Another New Tubman Statue in Upstate New York

This lady with a lamp was put up late last year across from Auburn, NY, City Hall, next door to the house of Harriet Tubman's friend William H. Seward. His statue is a little farther down South Street, and her home, on land she bought from him in 1859, is farther down from that. It is now a National Park Service site. (The statue, unfortunately, is on the property of a new Equal Rights Heritage Center opened recently by New York State. The displays at the state site, as I discovered on a visit yesterday, unhistorically and heavy-handedly try to link the modern movement for abortion rights to the activism of 19th-century women such as Tubman.)

Another statue went up recently in Schenectady, NY, of Tubman and Seward together.
Since, as I was arguing the other day, it is generally a bad idea to tear down historical statues, and a better one to provide context and new memorials to tell the story of the Civil War, I am glad to see these representations of Tubman, and do not regard them as politically correct window dressing. 
Her voluntary wartime service is not as well known as her work on the Underground Railroad, but is just as important and admirable.

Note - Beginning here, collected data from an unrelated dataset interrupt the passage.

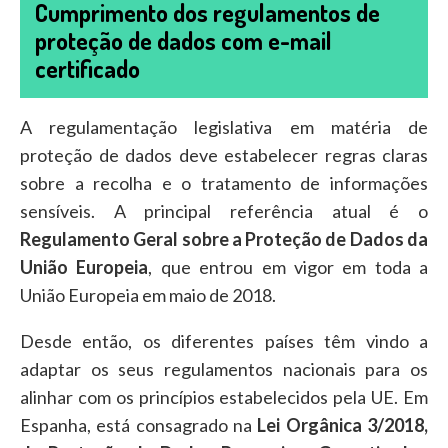
Cumprimento dos regulamentos de
proteção de dados com e-mail
certificado
A regulamentação legislativa em matéria de
proteção de dados deve estabelecer regras claras
sobre a recolha e o tratamento de informações
sensíveis. A principal referência atual é o
Regulamento Geral sobre a Proteção de Dados da
União Europeia
, que entrou em vigor em toda a
União Europeia em maio de 2018.
Desde então, os diferentes países têm vindo a
adaptar os seus regulamentos nacionais para os
alinhar com os princípios estabelecidos pela UE. Em
Espanha, está consagrado na
Lei Orgânica 3/2018,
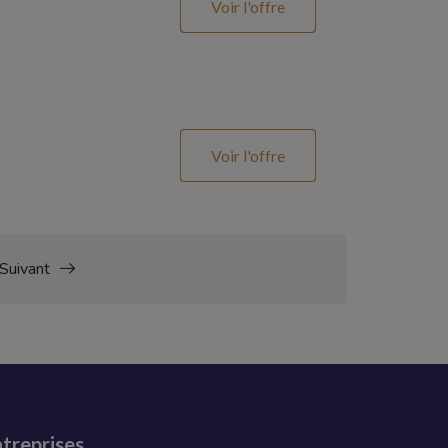
Voir l'offre
Voir l'offre
Suivant
treprises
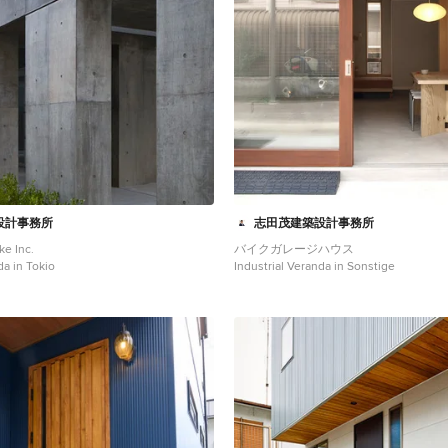
設計事務所
志田茂建築設計事務所
ke Inc.
バイクガレージハウス
da in Tokio
Industrial Veranda in Sonstige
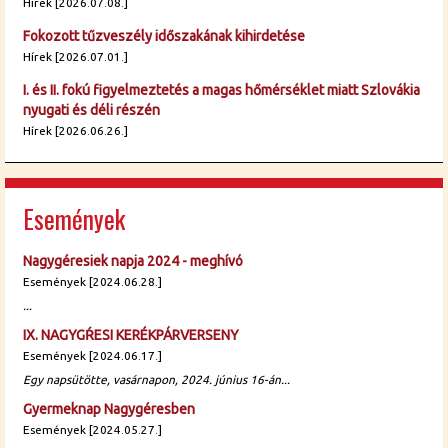
Hírek [2026.07.08.]
Fokozott tűzveszély időszakának kihirdetése
Hírek [2026.07.01.]
I. és II. fokú figyelmeztetés a magas hőmérséklet miatt Szlovákia
nyugati és déli részén
Hírek [2026.06.26.]
Események
Nagygéresiek napja 2024 - meghívó
Események [2024.06.28.]
...
IX. NAGYGŔESI KERÉKPÁRVERSENY
Események [2024.06.17.]
Egy napsütötte, vasárnapon, 2024. június 16-án...
Gyermeknap Nagygéresben
Események [2024.05.27.]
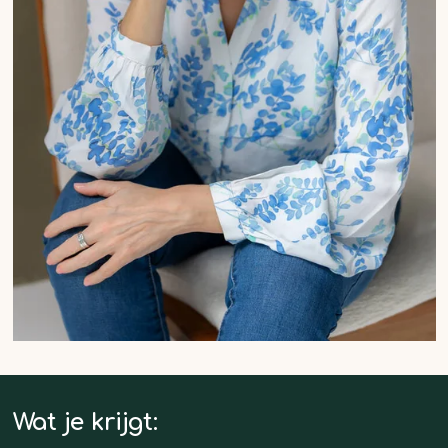
Wat je krijgt:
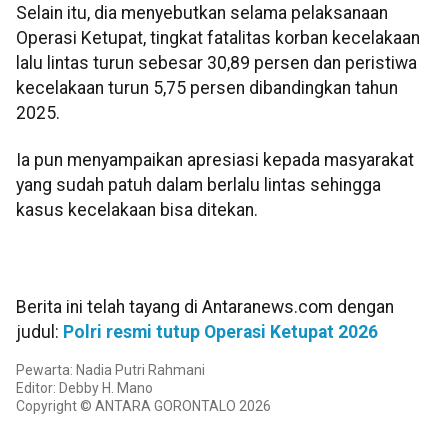
Selain itu, dia menyebutkan selama pelaksanaan
Operasi Ketupat, tingkat fatalitas korban kecelakaan
lalu lintas turun sebesar 30,89 persen dan peristiwa
kecelakaan turun 5,75 persen dibandingkan tahun
2025.
Ia pun menyampaikan apresiasi kepada masyarakat
yang sudah patuh dalam berlalu lintas sehingga
kasus kecelakaan bisa ditekan.
Berita ini telah tayang di Antaranews.com dengan
judul:
Polri resmi tutup Operasi Ketupat 2026
Pewarta: Nadia Putri Rahmani
Editor: Debby H. Mano
Copyright © ANTARA GORONTALO 2026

In one 1863 raid in which she participated on the Combahee River in South Carolina, which was commanded by Col. James Montgomery (whose biography I am currently writing), more than 750 slaves were freed. That is at least twice and probably several times as many enslaved people as the total number she had brought to freedom before the war. 

This tiny (under five feet), illiterate, epileptic (the apparent result of a head injury inflicted by an overseer in her youth), middle-aged, dark-skinned black woman, born and raised in slavery, provided valuable intelligence on multiple occasions to Montgomery and other Union officers, risking her own life and freedom in so doing. She also served additional roles through most of the war to Union soldiers and freed slaves, primarily as a nurse but also as laundress, cook and mentor. After the war, she farmed and did other work in the Auburn area, eventually opening an infirmary and a home for the aged on her property.